Mortality and deformities in European lobster (Homarus gammarus) juveniles exposed to the anti-parasitic drug teflubenzuron.

This study describes experiments carried out to examine effects of the antiparasitic drug teflubenzuron, used in delousing farmed salmon, on a non-target species, the European lobster (Homarus gammarus). Juvenile lobsters were fed two doses of teflubenzuron, 10 and 20mg/kg successively for 7 days corresponding to a standard medication of the fish (10mg/kg day) and twice the standard dose (20mg/kg day). Monitoring lasted 3 months to include at least one moulting period for all individuals. Cumulative mortality was higher in all replicates given medicated feed compared with the control group. Mean cumulative mortality for each dosing was 41 ± 13% for 10mg/kg and 38 ± 8% for 20mg/kg, i.e. no difference. Drug residue was analysed in all juveniles that died, in addition to 12 juveniles at day 8 and the first 12 surviving lobsters. A decline in concentration of teflubenzuron from over 8,000 ng/g (day 5) to 14 ng/g (day 70) was observed in the juveniles that died during the experiment.
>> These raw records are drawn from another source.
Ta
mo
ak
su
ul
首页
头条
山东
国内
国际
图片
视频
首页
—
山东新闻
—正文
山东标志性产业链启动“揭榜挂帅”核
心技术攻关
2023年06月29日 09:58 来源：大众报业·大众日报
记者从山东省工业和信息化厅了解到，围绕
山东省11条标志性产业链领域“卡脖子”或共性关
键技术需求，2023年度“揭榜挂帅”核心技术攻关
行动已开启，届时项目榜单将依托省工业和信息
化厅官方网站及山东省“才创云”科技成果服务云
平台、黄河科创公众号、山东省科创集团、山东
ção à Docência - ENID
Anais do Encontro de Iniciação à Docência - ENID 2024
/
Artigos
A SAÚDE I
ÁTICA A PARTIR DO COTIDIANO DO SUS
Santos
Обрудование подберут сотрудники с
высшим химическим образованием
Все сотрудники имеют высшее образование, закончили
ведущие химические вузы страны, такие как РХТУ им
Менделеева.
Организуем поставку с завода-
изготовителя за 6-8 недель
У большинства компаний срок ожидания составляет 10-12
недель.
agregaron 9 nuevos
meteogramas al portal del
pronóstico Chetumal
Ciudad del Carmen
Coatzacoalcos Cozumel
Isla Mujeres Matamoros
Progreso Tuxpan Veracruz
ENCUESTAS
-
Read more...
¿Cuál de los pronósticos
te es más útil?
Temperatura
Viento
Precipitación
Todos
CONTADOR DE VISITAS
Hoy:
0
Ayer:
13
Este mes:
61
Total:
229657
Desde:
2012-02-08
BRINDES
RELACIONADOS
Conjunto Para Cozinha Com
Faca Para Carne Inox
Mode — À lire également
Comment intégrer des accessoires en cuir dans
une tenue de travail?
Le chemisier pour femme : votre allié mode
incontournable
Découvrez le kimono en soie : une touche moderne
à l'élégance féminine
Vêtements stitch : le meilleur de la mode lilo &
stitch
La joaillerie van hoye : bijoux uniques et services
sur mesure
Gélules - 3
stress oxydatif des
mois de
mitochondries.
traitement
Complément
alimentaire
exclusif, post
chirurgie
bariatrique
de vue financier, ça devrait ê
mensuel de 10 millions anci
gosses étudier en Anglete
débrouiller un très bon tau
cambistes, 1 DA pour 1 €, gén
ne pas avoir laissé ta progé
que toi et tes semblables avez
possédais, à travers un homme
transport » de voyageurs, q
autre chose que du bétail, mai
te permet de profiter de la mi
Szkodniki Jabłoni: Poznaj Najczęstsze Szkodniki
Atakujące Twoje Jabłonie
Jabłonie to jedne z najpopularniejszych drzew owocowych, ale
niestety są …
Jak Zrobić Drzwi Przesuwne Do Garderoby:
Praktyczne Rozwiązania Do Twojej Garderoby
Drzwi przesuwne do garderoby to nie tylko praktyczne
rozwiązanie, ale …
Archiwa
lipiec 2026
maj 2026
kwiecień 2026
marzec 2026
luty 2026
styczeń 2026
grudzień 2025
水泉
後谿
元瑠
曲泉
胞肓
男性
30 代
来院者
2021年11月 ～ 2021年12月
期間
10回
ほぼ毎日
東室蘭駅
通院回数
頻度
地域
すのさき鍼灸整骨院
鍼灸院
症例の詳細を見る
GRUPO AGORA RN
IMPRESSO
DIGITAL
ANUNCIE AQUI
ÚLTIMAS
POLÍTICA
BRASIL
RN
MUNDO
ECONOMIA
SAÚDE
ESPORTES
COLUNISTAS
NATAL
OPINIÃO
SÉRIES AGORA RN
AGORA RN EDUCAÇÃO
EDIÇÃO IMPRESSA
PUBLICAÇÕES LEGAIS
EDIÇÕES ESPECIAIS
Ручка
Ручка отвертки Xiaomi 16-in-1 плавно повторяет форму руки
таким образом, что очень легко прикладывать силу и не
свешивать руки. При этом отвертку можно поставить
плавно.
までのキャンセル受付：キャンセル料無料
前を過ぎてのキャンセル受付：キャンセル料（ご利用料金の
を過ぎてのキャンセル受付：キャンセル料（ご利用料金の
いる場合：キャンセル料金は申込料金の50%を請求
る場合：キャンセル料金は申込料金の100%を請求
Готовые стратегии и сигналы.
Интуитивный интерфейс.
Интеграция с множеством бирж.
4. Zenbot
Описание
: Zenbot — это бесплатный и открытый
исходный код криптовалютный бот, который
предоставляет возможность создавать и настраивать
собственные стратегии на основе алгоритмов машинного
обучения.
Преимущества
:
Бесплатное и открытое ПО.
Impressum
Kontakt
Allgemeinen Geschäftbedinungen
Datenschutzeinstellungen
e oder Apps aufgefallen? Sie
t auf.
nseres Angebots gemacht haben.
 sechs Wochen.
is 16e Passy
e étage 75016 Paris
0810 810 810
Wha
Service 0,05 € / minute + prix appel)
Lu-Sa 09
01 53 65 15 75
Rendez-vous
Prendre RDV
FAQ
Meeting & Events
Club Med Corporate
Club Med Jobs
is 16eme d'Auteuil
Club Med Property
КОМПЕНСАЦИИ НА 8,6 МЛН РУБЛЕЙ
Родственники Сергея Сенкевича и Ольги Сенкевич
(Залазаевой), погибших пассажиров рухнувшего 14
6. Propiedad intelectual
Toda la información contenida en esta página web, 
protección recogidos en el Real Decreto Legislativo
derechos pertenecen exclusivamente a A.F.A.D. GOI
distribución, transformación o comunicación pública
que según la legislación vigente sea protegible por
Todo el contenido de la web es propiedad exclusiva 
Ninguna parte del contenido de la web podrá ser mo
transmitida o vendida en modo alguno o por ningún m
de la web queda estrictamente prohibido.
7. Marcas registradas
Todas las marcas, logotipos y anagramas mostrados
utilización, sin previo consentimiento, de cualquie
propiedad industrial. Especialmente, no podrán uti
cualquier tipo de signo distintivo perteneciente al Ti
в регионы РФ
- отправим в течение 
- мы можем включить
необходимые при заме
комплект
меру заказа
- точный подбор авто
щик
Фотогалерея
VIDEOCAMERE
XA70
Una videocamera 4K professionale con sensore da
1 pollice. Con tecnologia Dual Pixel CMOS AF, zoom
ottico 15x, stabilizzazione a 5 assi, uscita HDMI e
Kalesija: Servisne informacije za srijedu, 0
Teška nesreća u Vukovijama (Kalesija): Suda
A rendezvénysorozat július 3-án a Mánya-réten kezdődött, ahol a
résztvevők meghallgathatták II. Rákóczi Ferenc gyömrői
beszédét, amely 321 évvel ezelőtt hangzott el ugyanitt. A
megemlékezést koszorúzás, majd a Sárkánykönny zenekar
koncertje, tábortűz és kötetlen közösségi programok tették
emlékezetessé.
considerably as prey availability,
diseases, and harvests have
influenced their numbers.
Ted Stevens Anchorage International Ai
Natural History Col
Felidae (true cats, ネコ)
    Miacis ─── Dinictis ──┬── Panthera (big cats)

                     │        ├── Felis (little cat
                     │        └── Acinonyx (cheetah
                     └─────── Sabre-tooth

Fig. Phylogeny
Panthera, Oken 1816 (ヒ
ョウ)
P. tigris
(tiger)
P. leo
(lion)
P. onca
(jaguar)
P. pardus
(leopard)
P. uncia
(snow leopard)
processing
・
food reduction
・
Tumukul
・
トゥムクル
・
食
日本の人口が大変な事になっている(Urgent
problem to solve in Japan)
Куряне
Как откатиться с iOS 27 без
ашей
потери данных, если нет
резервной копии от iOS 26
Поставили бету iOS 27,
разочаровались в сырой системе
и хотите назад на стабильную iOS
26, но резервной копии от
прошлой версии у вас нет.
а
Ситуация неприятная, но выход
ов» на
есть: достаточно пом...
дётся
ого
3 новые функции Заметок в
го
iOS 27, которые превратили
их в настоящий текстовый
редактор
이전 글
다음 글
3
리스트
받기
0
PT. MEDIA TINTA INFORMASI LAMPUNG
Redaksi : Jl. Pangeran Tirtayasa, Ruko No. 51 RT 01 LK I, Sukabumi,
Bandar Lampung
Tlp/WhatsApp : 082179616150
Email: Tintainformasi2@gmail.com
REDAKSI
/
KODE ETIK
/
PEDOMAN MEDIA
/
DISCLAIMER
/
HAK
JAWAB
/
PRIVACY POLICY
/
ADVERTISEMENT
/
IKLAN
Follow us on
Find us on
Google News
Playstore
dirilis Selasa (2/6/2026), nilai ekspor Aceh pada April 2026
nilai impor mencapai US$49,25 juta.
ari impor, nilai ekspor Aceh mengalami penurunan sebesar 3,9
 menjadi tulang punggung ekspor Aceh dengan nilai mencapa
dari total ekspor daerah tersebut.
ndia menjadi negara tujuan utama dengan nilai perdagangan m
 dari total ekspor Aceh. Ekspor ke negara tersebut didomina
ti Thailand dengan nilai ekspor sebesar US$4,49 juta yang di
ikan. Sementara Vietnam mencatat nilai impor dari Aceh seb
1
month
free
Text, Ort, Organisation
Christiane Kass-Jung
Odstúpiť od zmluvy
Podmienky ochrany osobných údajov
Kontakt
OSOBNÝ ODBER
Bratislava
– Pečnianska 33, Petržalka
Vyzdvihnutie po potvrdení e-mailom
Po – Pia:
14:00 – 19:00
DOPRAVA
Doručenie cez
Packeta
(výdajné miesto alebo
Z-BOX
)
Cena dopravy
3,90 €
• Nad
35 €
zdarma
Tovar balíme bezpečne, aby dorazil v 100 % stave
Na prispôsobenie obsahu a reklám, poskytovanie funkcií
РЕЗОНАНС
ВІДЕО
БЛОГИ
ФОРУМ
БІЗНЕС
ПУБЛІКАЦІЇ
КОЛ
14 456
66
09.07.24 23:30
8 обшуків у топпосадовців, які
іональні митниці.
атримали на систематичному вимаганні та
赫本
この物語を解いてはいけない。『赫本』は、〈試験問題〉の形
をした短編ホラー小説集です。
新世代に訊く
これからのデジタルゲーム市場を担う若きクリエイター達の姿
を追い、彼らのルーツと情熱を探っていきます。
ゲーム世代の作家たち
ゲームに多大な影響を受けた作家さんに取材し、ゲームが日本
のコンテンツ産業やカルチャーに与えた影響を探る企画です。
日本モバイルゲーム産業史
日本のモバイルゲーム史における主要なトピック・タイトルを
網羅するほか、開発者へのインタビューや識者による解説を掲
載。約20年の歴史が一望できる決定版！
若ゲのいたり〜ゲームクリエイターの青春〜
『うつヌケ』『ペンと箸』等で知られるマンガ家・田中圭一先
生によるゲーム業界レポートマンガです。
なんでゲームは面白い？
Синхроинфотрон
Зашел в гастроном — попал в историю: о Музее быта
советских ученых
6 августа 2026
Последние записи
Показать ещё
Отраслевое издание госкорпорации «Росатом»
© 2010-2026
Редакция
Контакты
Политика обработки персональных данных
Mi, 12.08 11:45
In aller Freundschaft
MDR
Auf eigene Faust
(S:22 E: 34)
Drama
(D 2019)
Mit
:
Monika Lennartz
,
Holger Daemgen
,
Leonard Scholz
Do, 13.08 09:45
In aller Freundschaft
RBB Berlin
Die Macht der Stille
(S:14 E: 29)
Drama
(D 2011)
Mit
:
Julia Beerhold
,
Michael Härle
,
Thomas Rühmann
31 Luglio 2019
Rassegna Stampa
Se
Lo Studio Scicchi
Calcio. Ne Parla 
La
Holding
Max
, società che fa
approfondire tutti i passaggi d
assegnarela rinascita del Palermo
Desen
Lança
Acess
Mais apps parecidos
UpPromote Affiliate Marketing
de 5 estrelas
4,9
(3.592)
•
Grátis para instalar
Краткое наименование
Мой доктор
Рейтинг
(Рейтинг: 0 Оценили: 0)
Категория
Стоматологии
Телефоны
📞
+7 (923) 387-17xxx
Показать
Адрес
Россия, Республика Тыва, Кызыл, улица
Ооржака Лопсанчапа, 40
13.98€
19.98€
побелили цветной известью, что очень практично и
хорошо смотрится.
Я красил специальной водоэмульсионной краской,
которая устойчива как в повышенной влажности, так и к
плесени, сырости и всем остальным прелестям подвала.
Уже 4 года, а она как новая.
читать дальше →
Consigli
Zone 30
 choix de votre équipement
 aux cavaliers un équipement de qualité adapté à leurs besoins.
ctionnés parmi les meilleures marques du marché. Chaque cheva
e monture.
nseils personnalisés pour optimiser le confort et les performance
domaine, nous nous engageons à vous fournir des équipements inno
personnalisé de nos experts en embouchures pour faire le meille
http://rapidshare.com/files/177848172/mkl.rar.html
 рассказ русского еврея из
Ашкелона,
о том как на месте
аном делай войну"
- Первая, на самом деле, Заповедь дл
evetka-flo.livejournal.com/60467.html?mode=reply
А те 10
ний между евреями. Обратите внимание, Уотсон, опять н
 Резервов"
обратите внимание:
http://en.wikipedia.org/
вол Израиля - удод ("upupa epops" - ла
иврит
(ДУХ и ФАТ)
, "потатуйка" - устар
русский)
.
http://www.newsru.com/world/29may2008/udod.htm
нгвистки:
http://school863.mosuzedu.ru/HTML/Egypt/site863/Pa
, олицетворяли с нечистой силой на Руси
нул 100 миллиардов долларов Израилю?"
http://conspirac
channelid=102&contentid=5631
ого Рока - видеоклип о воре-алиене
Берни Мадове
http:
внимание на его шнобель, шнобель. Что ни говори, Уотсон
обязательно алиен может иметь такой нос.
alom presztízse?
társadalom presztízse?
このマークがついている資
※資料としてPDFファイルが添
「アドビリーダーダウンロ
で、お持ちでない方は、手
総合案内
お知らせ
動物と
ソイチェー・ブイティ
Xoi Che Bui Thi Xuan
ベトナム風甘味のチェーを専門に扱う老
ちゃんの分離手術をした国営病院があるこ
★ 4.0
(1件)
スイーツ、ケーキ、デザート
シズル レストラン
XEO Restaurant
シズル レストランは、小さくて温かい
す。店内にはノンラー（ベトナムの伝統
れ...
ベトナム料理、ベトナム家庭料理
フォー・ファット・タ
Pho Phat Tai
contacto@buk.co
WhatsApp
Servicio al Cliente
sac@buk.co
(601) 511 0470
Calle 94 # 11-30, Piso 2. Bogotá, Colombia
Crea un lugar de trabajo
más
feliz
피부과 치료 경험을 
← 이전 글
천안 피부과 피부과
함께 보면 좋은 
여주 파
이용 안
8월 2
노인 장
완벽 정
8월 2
Twelve individuals that died contained 82 ng/g or less whereas the mean concentration in the first 12 lobsters that survived moulting was 152 ng/g. Following a single oral administration, the half-life of teflubenzuron in lobster was estimated to 3.4 days and the initial concentration (C0) to 515 ng/g at time t0. At the end of the study a considerable number of juvenile lobsters were observed with deformities in various organs; carapace, walking legs, cheliped, tail fan, abdomen and antenna. The occurrence of observed deformities varied from 0 to 15% in treated replicates and will most likely affect ability to locate and consume food (antenna, claw and walking legs), respiration (carapace) and ability to move/swim (walking legs, tail fan and abdomen). In total, the mortality and senescent damages were close to 50% in all replicates. Juveniles that survived medication without deformities however, moulted and increased in size at each moult equally well as the unmedicated controls.